Fig. S4.

Characterization of mRELMβ lipid binding and membrane permeabilization activities. (A) mRELMβ binds to negatively charged lipids (indicated in red). Membranes displaying lipids were incubated with 1 μg/mL mRELMβ, followed by detection with anti-RELMβ antibody. (B) FRET efficiency as a function of mRELMβ full-length and mRELMβ C terminus concentration. Assays were performed in triplicate, and means ± SD are plotted. (C) The mRELMβ C terminus forms a multimer in the presence of liposomes. The mRELMβ C terminus was incubated with 100 mM PC:PS liposomes and cross-linked with bis(sulfosuccinimdyl) suberate. Cross-linked complexes were solubilized in detergent and resolved by size exclusion chromatography. (D) The mRELMβ C terminus forms size-selective pores in liposomes. The 10 μM full-length mRELMβ was added to 100 µM PC:PS liposomes loaded with carboxyfluorescein (CF) (∼10-Å Stokes diameter) or fluorescein isothiocyanate-dextran 10 (FD10) (∼44-Å Stokes diameter), and dye efflux was measured.
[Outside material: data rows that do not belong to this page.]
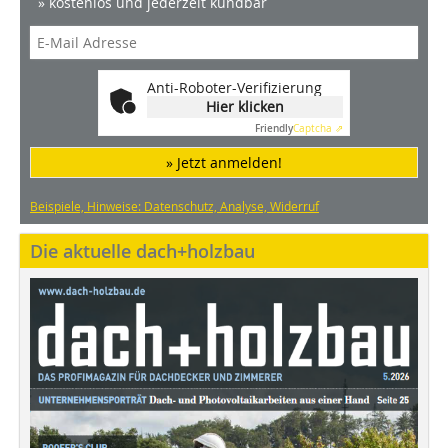
» kostenlos und jederzeit kündbar
Anti-Roboter-Verifizierung
Hier klicken
Friendly
Captcha ⇗
» Jetzt anmelden!
Beispiele, Hinweise: Datenschutz, Analyse, Widerruf
Die aktuelle dach+holzbau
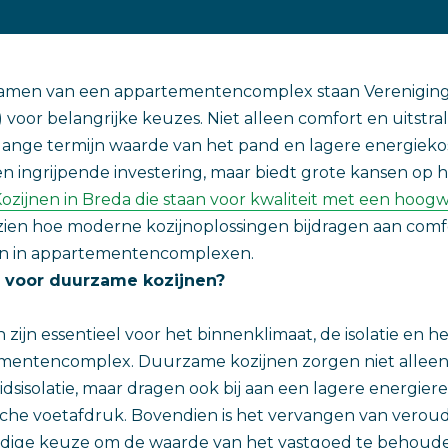
zamen van een appartementencomplex staan Verenigin
 voor belangrijke keuzes. Niet alleen comfort en uitstra
 lange termijn waarde van het pand en lagere energieko
een ingrijpende investering, maar biedt grote kansen op 
ozijnen in Breda die staan voor kwaliteit met een hoog
zien hoe moderne kozijnoplossingen bijdragen aan comf
 in appartementencomplexen.
 voor duurzame kozijnen?
n zijn essentieel voor het binnenklimaat, de isolatie en
mentencomplex. Duurzame kozijnen zorgen niet alleen
dsisolatie, maar dragen ook bij aan een lagere energie
sche voetafdruk. Bovendien is het vervangen van verou
ndige keuze om de waarde van het vastgoed te behoude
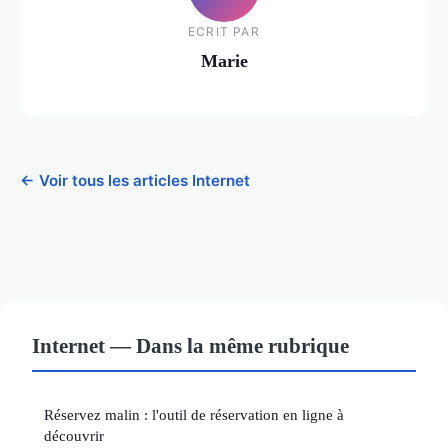
ECRIT PAR
Marie
← Voir tous les articles Internet
Internet — Dans la même rubrique
Réservez malin : l'outil de réservation en ligne à
découvrir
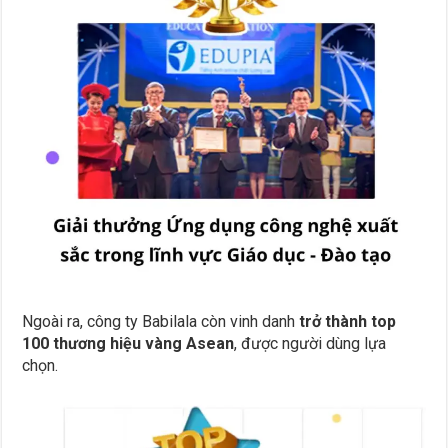
Ngoài ra, công ty Babilala còn vinh danh
trở thành top
100 thương hiệu vàng Asean
, được người dùng lựa
chọn.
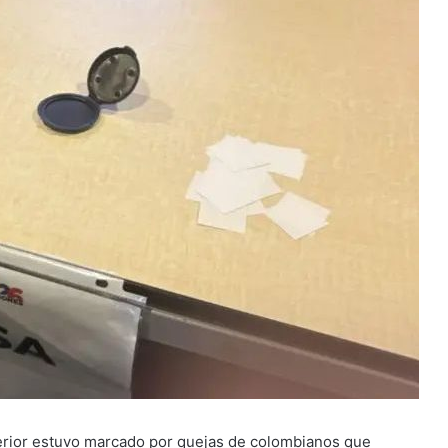
xterior estuvo marcado por quejas de colombianos que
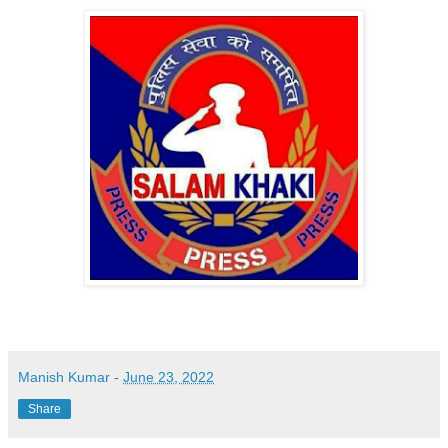
Manish Kumar
-
June 23, 2022
Share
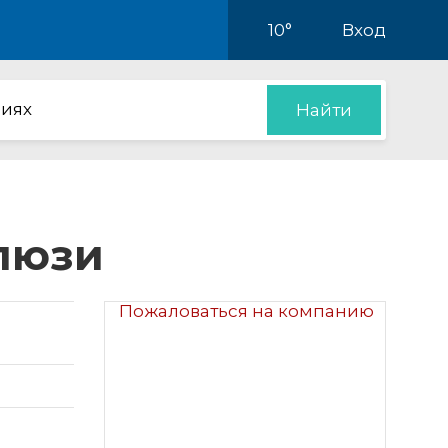
10°
Вход
иях
Найти
алюзи
Пожаловаться на компанию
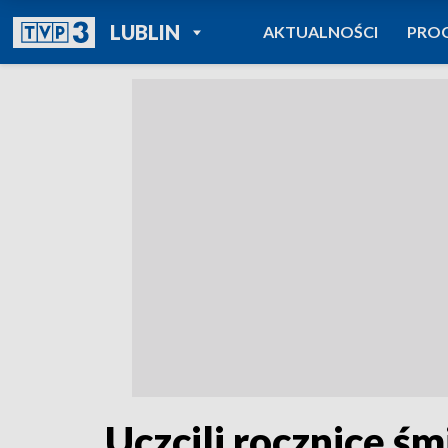
POWRÓT DO
LUBLIN
AKTUALNOŚCI
PRO
TVP REGIONY
Uczcili rocznicę śm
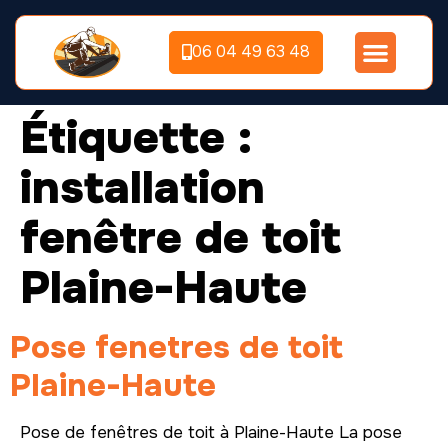
06 04 49 63 48
Étiquette :
installation
fenêtre de toit
Plaine-Haute
Pose fenetres de toit
Plaine-Haute
Pose de fenêtres de toit à Plaine-Haute La pose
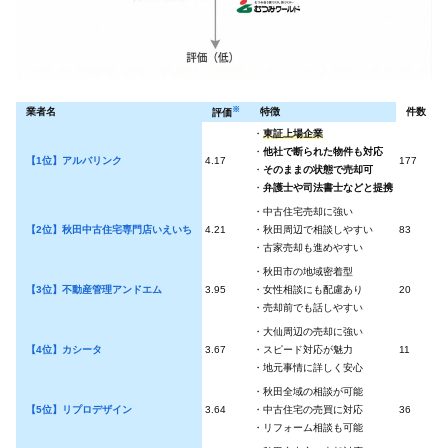
※
業者名
特徴
件数
評価
・
東証上場企業
・
他社で断られた物件も対応
【1位】アルバリンク
4.17
177
4
・
そのままの状態で売却可
・
弁護士や司法書士などと提携
・中古住宅売却に強い
【2位】秋田中古住宅専門店いえいち
4.21
・秋田周辺で相談しやすい
83
4
・古家売却も進めやすい
・秋田市の地域密着型
【3位】不動産管理アンドエム
3.95
・女性相談にも配慮あり
20
4
・売却前でも話しやすい
・大仙周辺の売却に強い
【4位】カシータ
3.67
・スピード対応が魅力
11
4
・地元事情に詳しく安心
・秋田全域の相談が可能
【5位】リプロデザイン
3.64
・中古住宅の売買に対応
36
4
・リフォーム相談も可能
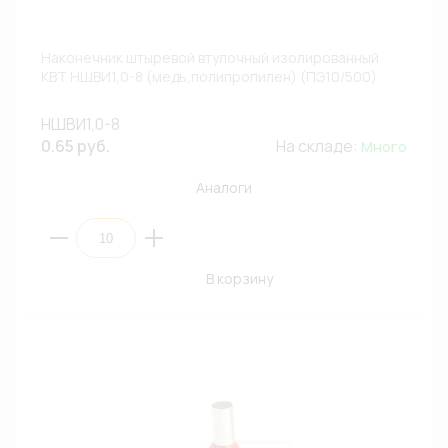
Наконечник штыревой втулочный изолированный
КВТ НШВИ1,0-8 (медь,полипропилен) (ПЭ10/500)
НШВИ1,0-8
0.65 руб.
На складе:
Много
Аналоги
В корзину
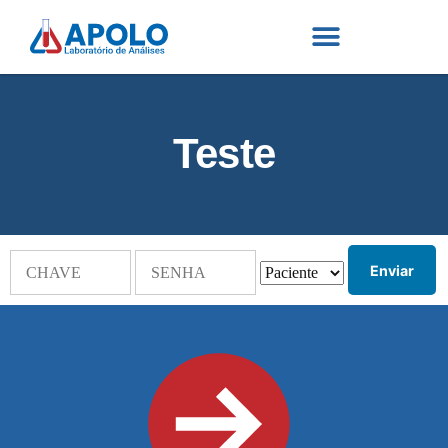
Teste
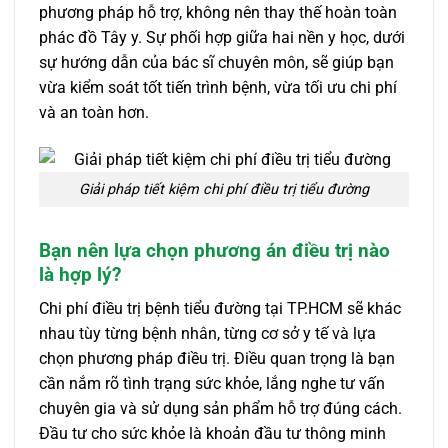
phương pháp hỗ trợ, không nên thay thế hoàn toàn
phác đồ Tây y. Sự phối hợp giữa hai nền y học, dưới
sự hướng dẫn của bác sĩ chuyên môn, sẽ giúp bạn
vừa kiểm soát tốt tiến trình bệnh, vừa tối ưu chi phí
và an toàn hơn.
Giải pháp tiết kiệm chi phí điều trị tiểu đường
Bạn nên lựa chọn phương án điều trị nào
là hợp lý?
Chi phí điều trị bệnh tiểu đường tại TP.HCM sẽ khác
nhau tùy từng bệnh nhân, từng cơ sở y tế và lựa
chọn phương pháp điều trị. Điều quan trọng là bạn
cần nắm rõ tình trạng sức khỏe, lắng nghe tư vấn
chuyên gia và sử dụng sản phẩm hỗ trợ đúng cách.
Đầu tư cho sức khỏe là khoản đầu tư thông minh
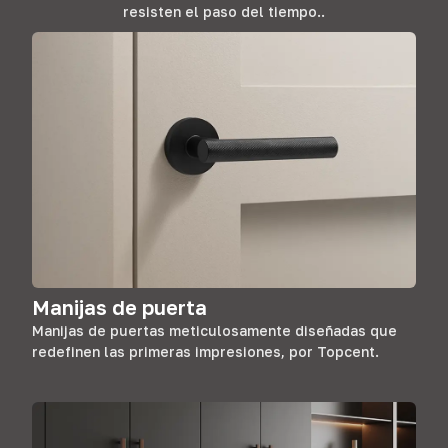
resisten el paso del tiempo..
Manijas de puerta
Manijas de puertas meticulosamente diseñadas que
redefinen las primeras impresiones, por Topcent.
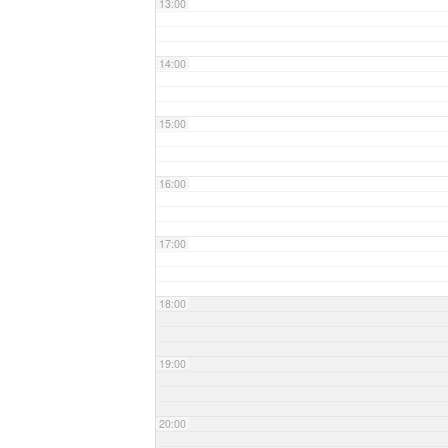
13:00
14:00
15:00
16:00
17:00
18:00
19:00
20:00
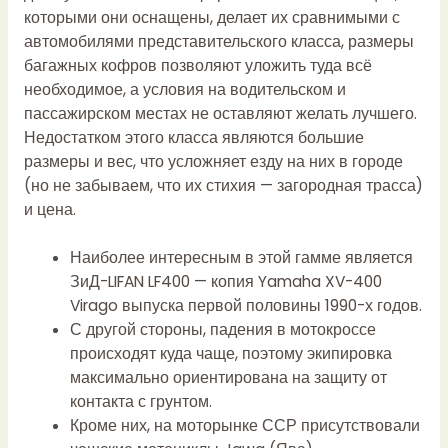
которыми они оснащены, делает их сравнимыми с
автомобилями представительского класса, размеры
багажных кофров позволяют уложить туда всё
необходимое, а условия на водительском и
пассажирском местах не оставляют желать лучшего.
Недостатком этого класса являются большие
размеры и вес, что усложняет езду на них в городе
(но не забываем, что их стихия — загородная трасса)
и цена.
Наиболее интересным в этой гамме является
ЗиД-LIFAN LF400 — копия Yamaha XV-400
Virago выпуска первой половины 1990-х годов.
С другой стороны, падения в мотокроссе
происходят куда чаще, поэтому экипировка
максимально ориентирована на защиту от
контакта с грунтом.
Кроме них, на моторынке ССР присутствовали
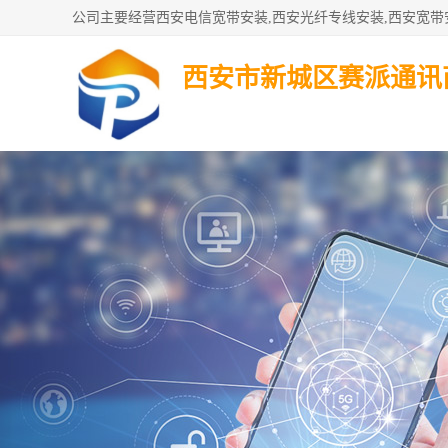
西安市新城区赛派通讯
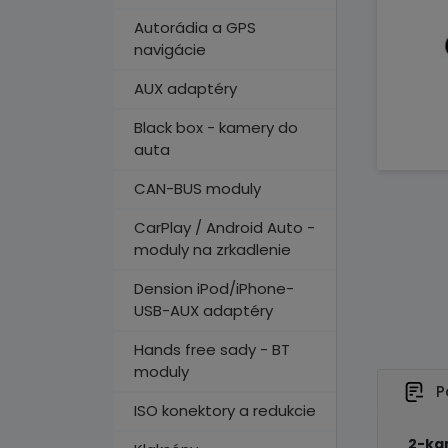
Autorádia a GPS
navigácie
AUX adaptéry
Black box - kamery do
auta
CAN-BUS moduly
CarPlay / Android Auto -
moduly na zrkadlenie
Dension iPod/iPhone-
USB-AUX adaptéry
Hands free sady - BT
moduly
P
ISO konektory a redukcie
2-ka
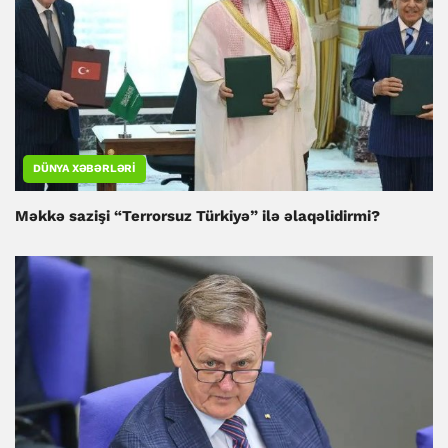
DÜNYA XƏBƏRLƏRI
Məkkə sazişi “Terrorsuz Türkiyə” ilə əlaqəlidirmi?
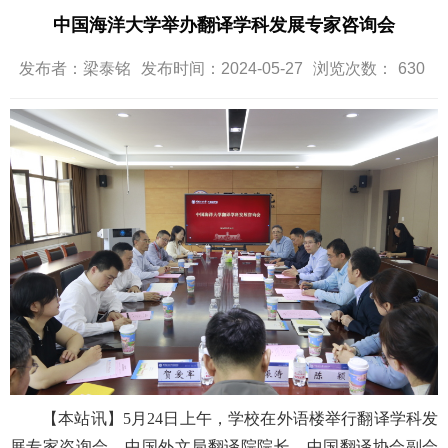
中国海洋大学举办翻译学科发展专家咨询会
发布者：梁泰铭
发布时间：2024-05-27
浏览次数：
630
【本站讯】5月24日上午，学校在外语楼举行翻译学科发
展专家咨询会。中国外文局翻译院院长、中国翻译协会副会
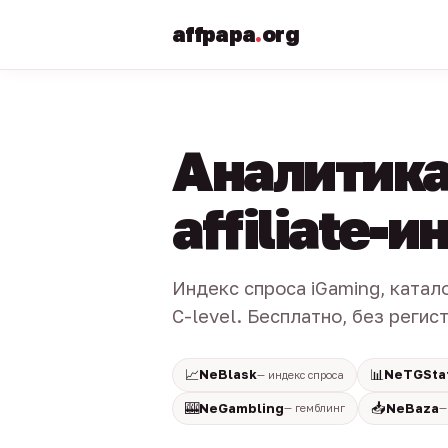
affpapa
.
org
Аналитика
affiliate-
Индекс спроса iGaming, катал
C-level. Бесплатно, без регис
📈
📊
NeBlask
NeTGSta
— индекс спроса
🎰
📥
NeGambling
NeBaza
— гемблинг
—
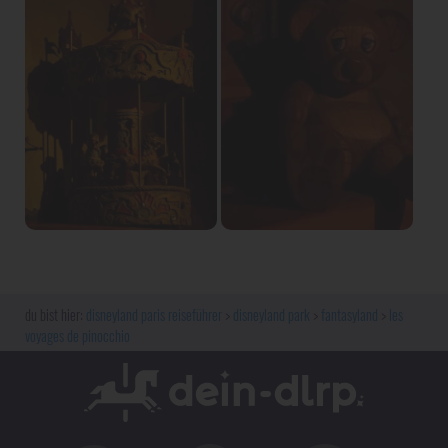
disneyland paris reiseführer
disneyland park
fantasyland
les
voyages de pinocchio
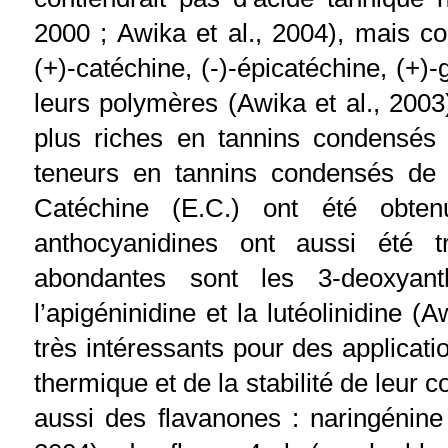
2000 ; Awika et al., 2004), mais co
(+)-catéchine, (-)-épicatéchine, (+)-
leurs polymères (Awika et al., 200
plus riches en tannins condensés 
teneurs en tannins condensés de 
Catéchine (E.C.) ont été obte
anthocyanidines ont aussi été 
abondantes sont les 3-deoxyan
l’apigéninidine et la lutéolinidine 
très intéressants pour des applicatio
thermique et de la stabilité de leur c
aussi des flavanones : naringénine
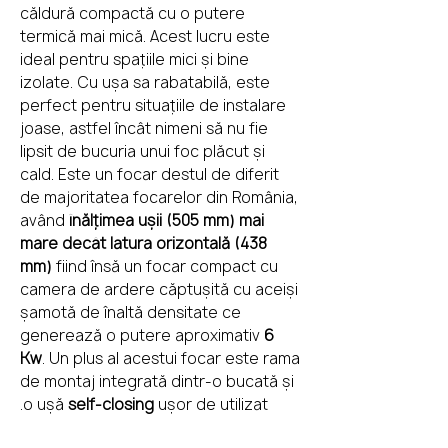
căldură compactă cu o putere
termică mai mică. Acest lucru este
ideal pentru spațiile mici și bine
izolate. Cu ușa sa rabatabilă, este
perfect pentru situațiile de instalare
joase, astfel încât nimeni să nu fie
lipsit de bucuria unui foc plăcut și
cald. Este un focar destul de diferit
de majoritatea focarelor din România,
având
înălțimea ușii (505 mm) mai
mare decât latura orizontală (438
mm)
fiind însă un focar compact cu
camera de ardere căptușită cu aceiși
șamotă de înaltă densitate ce
generează o putere aproximativ
6
Kw
. Un plus al acestui focar este rama
de montaj integrată dintr-o bucată și
o ușă
self-closing
ușor de utilizat.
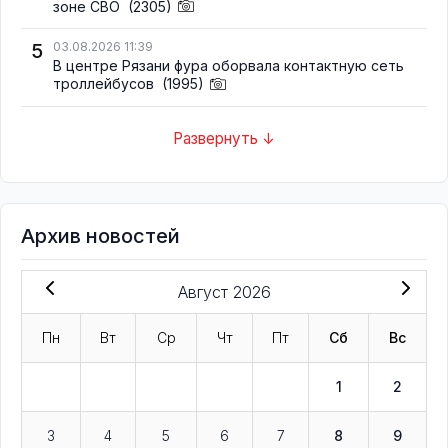
зоне СВО
(2305)
5
03.08.2026 11:39
В центре Рязани фура оборвала контактную сеть
троллейбусов
(1995)
Развернуть ↓
Архив новостей
Август 2026
Пн
Вт
Ср
Чт
Пт
Сб
Вс
1
2
3
4
5
6
7
8
9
The 1.0% octyl glucoside (OG) was added toward the end to disrupt remaining liposomes. Dye efflux is expressed as a percentage of maximal release by OG. (E) Means ± SD from three independent replicates of the experiment shown in D. Statistics were performed with Student’s t test; *P < 0.05; **P < 0.01; ***P < 0.001.